## WORK TO COMPLETE
Each line in the material below, starting at the one that contains "ktieren Sie uns" and ending at the one that contains "ペンシルの会社概要など、詳しい情報はこちら", should be repeated exactly; the pictures should not.
____ SUPPLIED MATERIAL
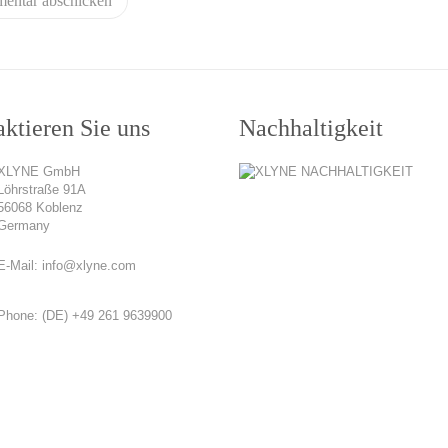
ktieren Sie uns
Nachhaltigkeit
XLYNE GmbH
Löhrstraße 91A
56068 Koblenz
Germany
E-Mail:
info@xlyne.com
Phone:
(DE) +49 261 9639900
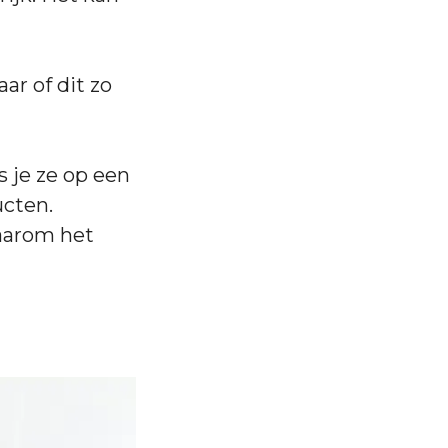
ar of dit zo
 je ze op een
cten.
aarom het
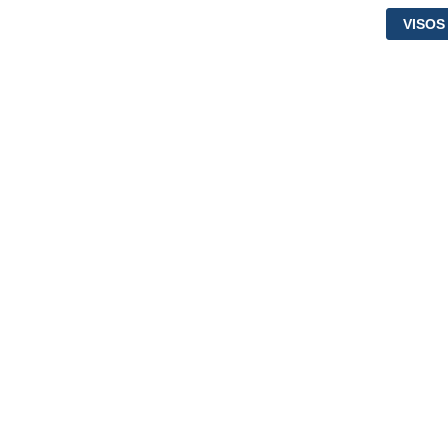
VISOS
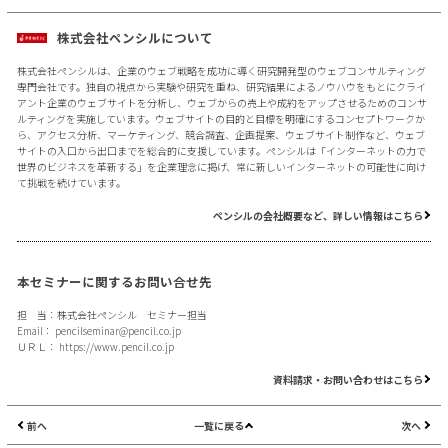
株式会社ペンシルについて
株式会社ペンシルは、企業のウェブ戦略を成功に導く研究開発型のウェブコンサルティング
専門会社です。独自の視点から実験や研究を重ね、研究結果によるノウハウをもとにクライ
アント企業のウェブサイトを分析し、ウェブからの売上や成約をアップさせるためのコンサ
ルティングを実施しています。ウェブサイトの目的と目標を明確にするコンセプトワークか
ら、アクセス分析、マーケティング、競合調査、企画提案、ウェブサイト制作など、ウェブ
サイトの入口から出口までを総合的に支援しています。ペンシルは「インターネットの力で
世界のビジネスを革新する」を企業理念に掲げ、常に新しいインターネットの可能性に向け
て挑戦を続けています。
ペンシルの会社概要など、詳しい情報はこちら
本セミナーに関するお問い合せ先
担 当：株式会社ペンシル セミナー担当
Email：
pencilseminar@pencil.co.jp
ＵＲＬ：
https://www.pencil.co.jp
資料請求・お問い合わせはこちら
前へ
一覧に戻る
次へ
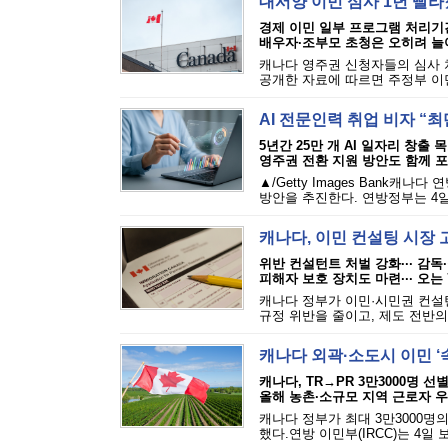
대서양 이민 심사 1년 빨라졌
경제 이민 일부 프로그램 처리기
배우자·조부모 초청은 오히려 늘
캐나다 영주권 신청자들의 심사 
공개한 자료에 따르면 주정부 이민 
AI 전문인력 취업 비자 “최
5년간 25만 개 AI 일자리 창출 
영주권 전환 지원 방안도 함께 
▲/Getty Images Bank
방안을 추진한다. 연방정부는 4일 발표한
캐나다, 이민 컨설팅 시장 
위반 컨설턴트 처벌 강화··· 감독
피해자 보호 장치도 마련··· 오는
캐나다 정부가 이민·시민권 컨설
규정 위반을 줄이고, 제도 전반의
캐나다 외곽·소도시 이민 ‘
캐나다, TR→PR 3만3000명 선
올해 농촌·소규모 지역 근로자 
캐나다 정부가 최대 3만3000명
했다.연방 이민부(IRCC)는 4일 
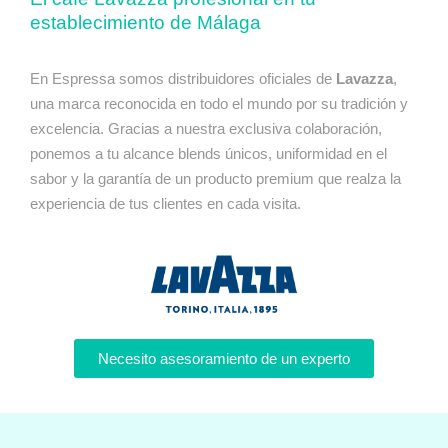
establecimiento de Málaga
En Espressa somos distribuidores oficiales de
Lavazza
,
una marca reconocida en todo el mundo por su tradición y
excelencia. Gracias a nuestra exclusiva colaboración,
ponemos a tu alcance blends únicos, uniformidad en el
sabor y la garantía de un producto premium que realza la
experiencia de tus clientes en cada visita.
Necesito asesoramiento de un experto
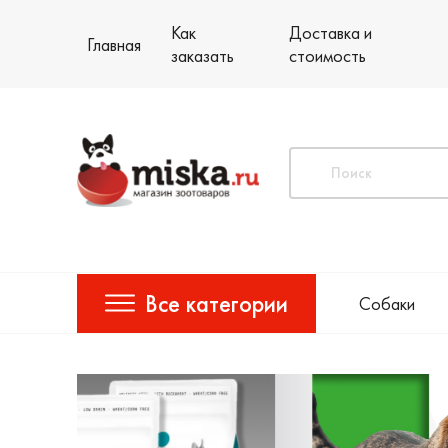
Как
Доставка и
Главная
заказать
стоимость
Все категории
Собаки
________
____ SUPPLIED MATERIAL
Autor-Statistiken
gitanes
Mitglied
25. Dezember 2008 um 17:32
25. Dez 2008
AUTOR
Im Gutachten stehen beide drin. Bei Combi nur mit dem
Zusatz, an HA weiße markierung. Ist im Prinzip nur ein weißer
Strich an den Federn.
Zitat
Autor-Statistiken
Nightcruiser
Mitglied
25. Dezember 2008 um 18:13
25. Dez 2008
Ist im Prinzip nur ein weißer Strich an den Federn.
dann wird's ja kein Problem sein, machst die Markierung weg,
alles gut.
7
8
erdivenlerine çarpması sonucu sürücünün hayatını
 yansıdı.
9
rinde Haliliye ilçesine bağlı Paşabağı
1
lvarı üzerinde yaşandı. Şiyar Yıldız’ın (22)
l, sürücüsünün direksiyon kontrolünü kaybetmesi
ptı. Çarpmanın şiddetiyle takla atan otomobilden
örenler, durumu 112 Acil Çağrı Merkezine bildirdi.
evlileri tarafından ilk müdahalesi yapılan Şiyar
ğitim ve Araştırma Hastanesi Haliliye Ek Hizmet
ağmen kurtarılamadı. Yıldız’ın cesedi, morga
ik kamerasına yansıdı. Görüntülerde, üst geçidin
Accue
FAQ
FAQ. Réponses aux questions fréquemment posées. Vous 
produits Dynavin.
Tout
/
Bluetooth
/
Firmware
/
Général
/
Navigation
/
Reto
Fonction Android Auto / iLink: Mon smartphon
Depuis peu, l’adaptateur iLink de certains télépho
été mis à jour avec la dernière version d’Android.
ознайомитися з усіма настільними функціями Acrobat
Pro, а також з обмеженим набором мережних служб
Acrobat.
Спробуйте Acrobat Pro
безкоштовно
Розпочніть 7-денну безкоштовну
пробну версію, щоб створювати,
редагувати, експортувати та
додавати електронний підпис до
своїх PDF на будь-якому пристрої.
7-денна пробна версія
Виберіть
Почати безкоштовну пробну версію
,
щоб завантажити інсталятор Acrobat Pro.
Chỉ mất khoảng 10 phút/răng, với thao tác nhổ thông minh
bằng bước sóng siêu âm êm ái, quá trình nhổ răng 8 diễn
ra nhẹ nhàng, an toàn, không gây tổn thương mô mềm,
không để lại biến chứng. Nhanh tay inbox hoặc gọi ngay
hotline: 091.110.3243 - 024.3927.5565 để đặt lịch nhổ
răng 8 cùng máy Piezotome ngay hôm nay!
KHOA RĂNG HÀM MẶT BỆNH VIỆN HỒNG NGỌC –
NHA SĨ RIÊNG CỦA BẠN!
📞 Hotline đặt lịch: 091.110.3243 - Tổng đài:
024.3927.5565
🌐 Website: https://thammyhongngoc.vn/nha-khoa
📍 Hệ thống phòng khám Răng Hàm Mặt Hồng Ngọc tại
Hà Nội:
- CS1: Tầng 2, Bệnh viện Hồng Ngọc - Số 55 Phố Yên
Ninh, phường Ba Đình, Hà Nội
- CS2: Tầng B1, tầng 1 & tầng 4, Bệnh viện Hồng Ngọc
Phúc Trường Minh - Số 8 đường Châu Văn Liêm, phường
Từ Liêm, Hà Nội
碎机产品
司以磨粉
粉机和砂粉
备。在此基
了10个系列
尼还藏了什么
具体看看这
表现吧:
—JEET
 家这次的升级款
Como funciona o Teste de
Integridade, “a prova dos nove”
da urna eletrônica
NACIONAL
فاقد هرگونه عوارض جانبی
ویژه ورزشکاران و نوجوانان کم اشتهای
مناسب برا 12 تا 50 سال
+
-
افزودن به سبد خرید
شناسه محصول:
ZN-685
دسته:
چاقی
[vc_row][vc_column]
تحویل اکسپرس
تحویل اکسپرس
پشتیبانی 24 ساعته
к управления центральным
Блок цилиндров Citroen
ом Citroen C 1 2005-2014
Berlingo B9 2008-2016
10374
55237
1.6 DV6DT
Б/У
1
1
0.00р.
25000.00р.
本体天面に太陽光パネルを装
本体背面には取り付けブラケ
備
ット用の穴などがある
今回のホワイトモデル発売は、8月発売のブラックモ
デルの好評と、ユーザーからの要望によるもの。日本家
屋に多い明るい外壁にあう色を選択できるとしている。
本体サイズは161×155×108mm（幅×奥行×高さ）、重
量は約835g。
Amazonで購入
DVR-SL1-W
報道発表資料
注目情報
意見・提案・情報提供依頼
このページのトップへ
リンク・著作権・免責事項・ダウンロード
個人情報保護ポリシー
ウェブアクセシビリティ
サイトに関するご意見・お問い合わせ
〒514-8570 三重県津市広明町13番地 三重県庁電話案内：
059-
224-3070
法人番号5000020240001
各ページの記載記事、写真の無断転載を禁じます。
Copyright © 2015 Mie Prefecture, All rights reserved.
________
## ANSWER TO THIS EXERCISE
ktieren Sie uns
Nachhaltigkeit
XLYNE GmbH
Löhrstraße 91A
56068 Koblenz
Germany
E-Mail:
info@xlyne.com
Phone:
(DE) +49 261 9639900
ar of dit zo
 je ze op een
cten.
aarom het
VISOS
株式会社ペンシルについて
株式会社ペンシルは、企業のウェブ戦略を成功に導く研究開発型のウェブコンサルティング
専門会社です。独自の視点から実験や研究を重ね、研究結果によるノウハウをもとにクライ
アント企業のウェブサイトを分析し、ウェブからの売上や成約をアップさせるためのコンサ
ルティングを実施しています。ウェブサイトの目的と目標を明確にするコンセプトワークか
ら、アクセス分析、マーケティング、競合調査、企画提案、ウェブサイト制作など、ウェブ
サイトの入口から出口までを総合的に支援しています。ペンシルは「インターネットの力で
世界のビジネスを革新する」を企業理念に掲げ、常に新しいインターネットの可能性に向け
て挑戦を続けています。
ペンシルの会社概要など、詳しい情報はこちら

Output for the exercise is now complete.